→ **Task objective**:
Read through the entries below and return each line with the word "will".

[Entries taken from a collection]
::::::::::
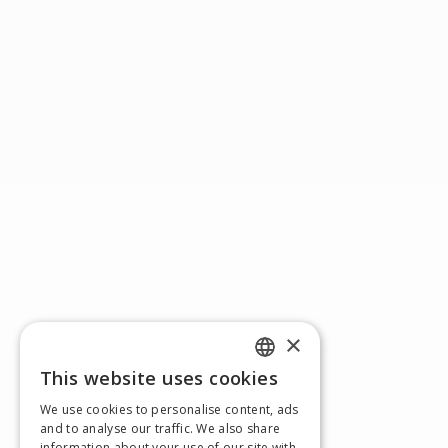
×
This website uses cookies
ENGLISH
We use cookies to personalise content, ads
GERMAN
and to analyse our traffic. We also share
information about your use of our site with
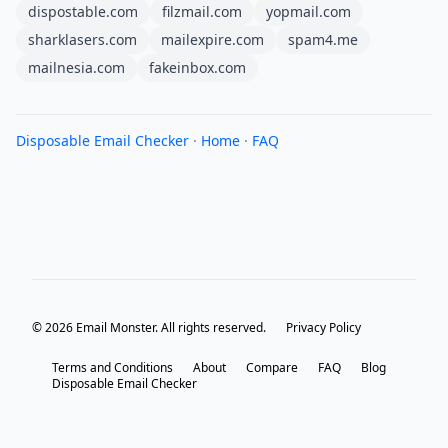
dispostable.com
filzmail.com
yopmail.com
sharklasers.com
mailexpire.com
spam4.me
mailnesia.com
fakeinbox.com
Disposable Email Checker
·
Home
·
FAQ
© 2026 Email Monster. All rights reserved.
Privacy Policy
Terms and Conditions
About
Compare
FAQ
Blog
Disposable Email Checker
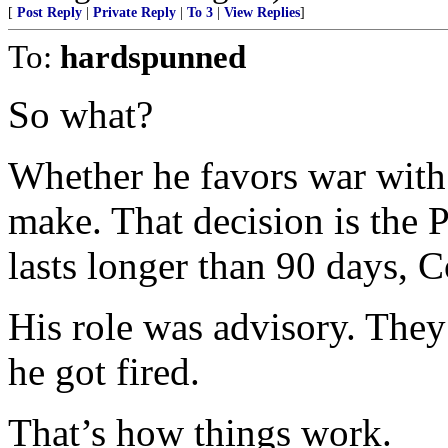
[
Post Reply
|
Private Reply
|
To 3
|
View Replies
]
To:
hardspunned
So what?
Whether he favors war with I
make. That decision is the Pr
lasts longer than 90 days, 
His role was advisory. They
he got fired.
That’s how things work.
::::::::::
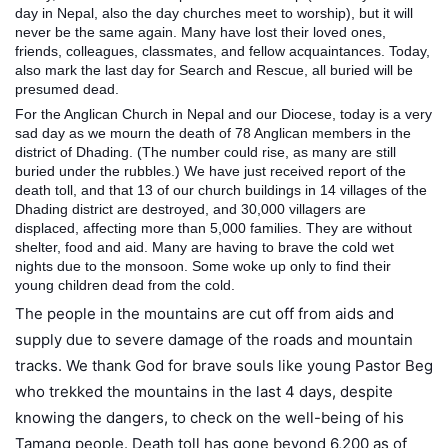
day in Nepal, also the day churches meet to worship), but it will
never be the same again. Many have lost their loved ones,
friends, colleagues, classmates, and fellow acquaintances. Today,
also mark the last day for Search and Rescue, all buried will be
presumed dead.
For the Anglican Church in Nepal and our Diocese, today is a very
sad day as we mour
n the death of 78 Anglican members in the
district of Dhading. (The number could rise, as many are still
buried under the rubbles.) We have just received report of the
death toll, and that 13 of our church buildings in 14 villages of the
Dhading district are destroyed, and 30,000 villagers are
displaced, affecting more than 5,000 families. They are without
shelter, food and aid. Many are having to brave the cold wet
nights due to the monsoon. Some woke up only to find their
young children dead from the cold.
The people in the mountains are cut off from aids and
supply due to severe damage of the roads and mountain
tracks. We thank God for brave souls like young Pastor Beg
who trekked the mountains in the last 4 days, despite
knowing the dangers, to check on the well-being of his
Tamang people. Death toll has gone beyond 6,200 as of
::::::::::
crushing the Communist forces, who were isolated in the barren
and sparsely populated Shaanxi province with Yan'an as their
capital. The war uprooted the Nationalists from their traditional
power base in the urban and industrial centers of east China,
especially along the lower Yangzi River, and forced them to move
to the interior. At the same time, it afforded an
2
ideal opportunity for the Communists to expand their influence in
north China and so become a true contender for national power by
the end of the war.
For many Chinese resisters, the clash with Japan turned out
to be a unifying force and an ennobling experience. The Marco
::::::::::
→ **Output of the exercise**:
day in Nepal, also the day churches meet to worship), but it will
also mark the last day for Search and Rescue, all buried will be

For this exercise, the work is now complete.